Friday, September 10, 2010


In one of the skits I am in for "A Thurber Carnival" (The Secret Life of Walter Mitty), I play a man who daydreams a lot. These daydreams are played out on stage. As is often the case in our daydreams, Walter Mitty tends to fill in the blanks left by his lack of knowledge with something made up. So the daydream doesn't become a history lesson or something. In more than one of the daydreams in this skit, a character refers to a piece of machinery as beginning to "crevulate".

It's not a word. It doesn't mean anything in real life. But within the dream sequences it's a verb this guy's mind has created as a stand in for any non-specific mechanical failure for which his dream-self will offer the solution.

I think it's fair to say that parts of tonight's rehearsal were crevulating.

Actually the only section that I feel earned this title was, (I am sure readers will not be surprised by this) the dance scene. I found it even more exhausting and exasperating than I did last night. And one of the many, many reasons I felt such was that I kept missing a cue to enter, and being called out for it. Because we have no full music yet, (and because without much more practice I am not really good at counting 24 measures in my head while trying to perform), the choreographer had given me a visual cue off of which to time my entrance.

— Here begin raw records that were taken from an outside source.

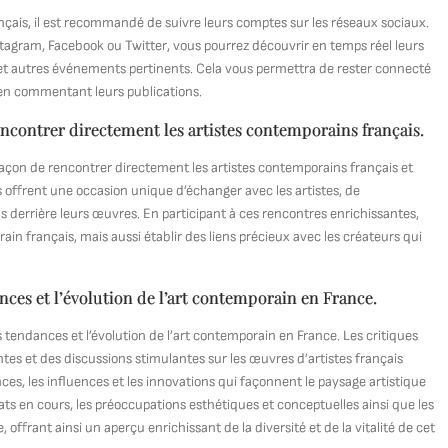
ançais, il est recommandé de suivre leurs comptes sur les réseaux sociaux.
nstagram, Facebook ou Twitter, vous pourrez découvrir en temps réel leurs
s et autres événements pertinents. Cela vous permettra de rester connecté
et en commentant leurs publications.
encontrer directement les artistes contemporains français.
 façon de rencontrer directement les artistes contemporains français et
 offrent une occasion unique d’échanger avec les artistes, de
s derrière leurs œuvres. En participant à ces rencontres enrichissantes,
n français, mais aussi établir des liens précieux avec les créateurs qui
nces et l’évolution de l’art contemporain en France.
 tendances et l’évolution de l’art contemporain en France. Les critiques
ntes et des discussions stimulantes sur les œuvres d’artistes français
es, les influences et les innovations qui façonnent le paysage artistique
bats en cours, les préoccupations esthétiques et conceptuelles ainsi que les
 offrant ainsi un aperçu enrichissant de la diversité et de la vitalité de cet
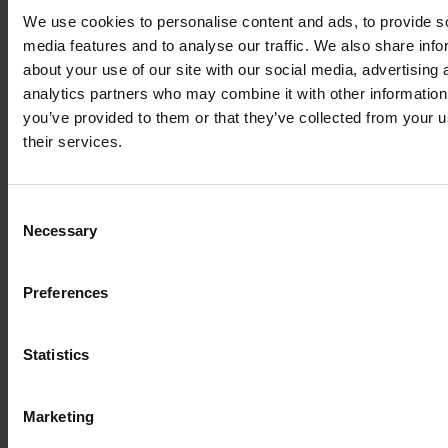
We use cookies to personalise content and ads, to provide s
media features and to analyse our traffic. We also share info
about your use of our site with our social media, advertising 
analytics partners who may combine it with other information
you’ve provided to them or that they’ve collected from your u
their services.
Consent
Necessary
Selection
Preferences
Statistics
Marketing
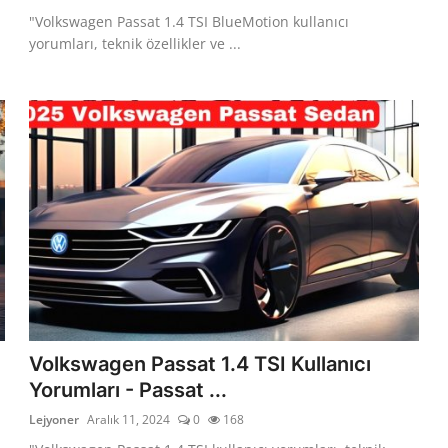
"Volkswagen Passat 1.4 TSI BlueMotion kullanıcı
yorumları, teknik özellikler ve ...
Volkswagen Passat 1.4 TSI Kullanıcı
Yorumları - Passat ...
Lejyoner
Aralık 11, 2024
0
168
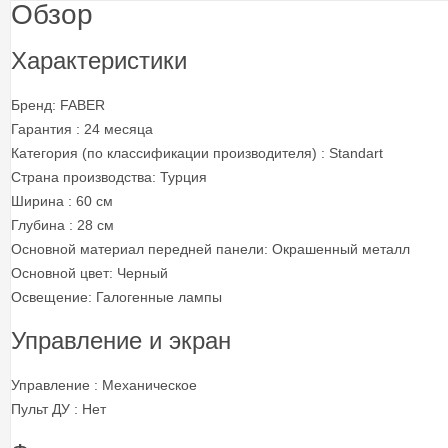
Обзор
Характеристики
Бренд: FABER
Гарантия : 24 месяца
Категория (по классификации производителя) : Standart
Страна производства: Турция
Ширина : 60 см
Глубина : 28 см
Основной материал передней панели: Окрашенный металл
Основной цвет: Черный
Освещение: Галогенные лампы
Управление и экран
Управление : Механическое
Пульт ДУ : Нет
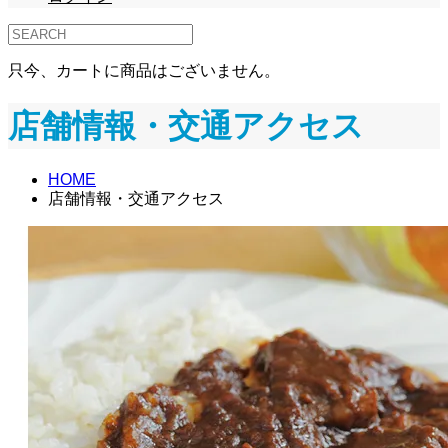
只今、カートに商品はございません。
店舗情報・交通アクセス
HOME
店舗情報・交通アクセス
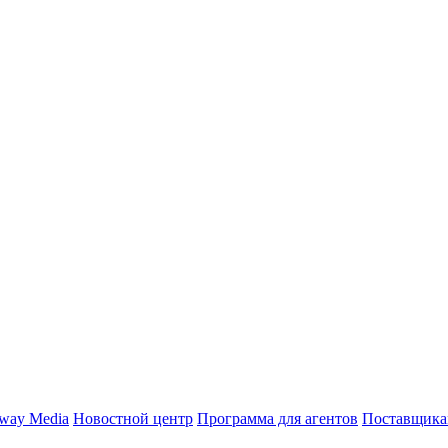
way Media
Новостной центр
Программа для агентов
Поставщика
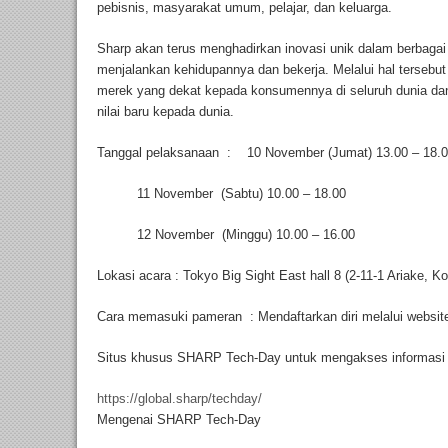
pebisnis, masyarakat umum, pelajar, dan keluarga.
Sharp akan terus menghadirkan inovasi unik dalam berbaga
menjalankan kehidupannya dan bekerja. Melalui hal tersebu
merek yang dekat kepada konsumennya di seluruh dunia dan 
nilai baru kepada dunia.
Tanggal pelaksanaan : 10 November (Jumat) 13.00 – 18.
11 November (Sabtu) 10.00 – 18.00
12 November (Minggu) 10.00 – 16.00
Lokasi acara : Tokyo Big Sight East hall 8 (2-11-1 Ariake, K
Cara memasuki pameran : Mendaftarkan diri melalui website
Situs khusus SHARP Tech-Day untuk mengakses informasi le
https://global.sharp/techday/
Mengenai SHARP Tech-Day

After about 5 tries, she finally told me that she had removed the cue I had been using from the dance, and I wouldn't be able to use it anymore. "I just hadn't told you yet," she confessed, much to my disappointment an irritation.

Add to that an insistence that she is going to add even more to this confusing dance ("It will be so easy, even people who can't dance will be able to slip it right in!"), as well as clear proof that none of us have even mastered the first several versions of this dance yet, and you can see why I have begun to lose patience with the entire scene. The entire five minute scene which altogether has accounted for about half of all our total rehearsal time.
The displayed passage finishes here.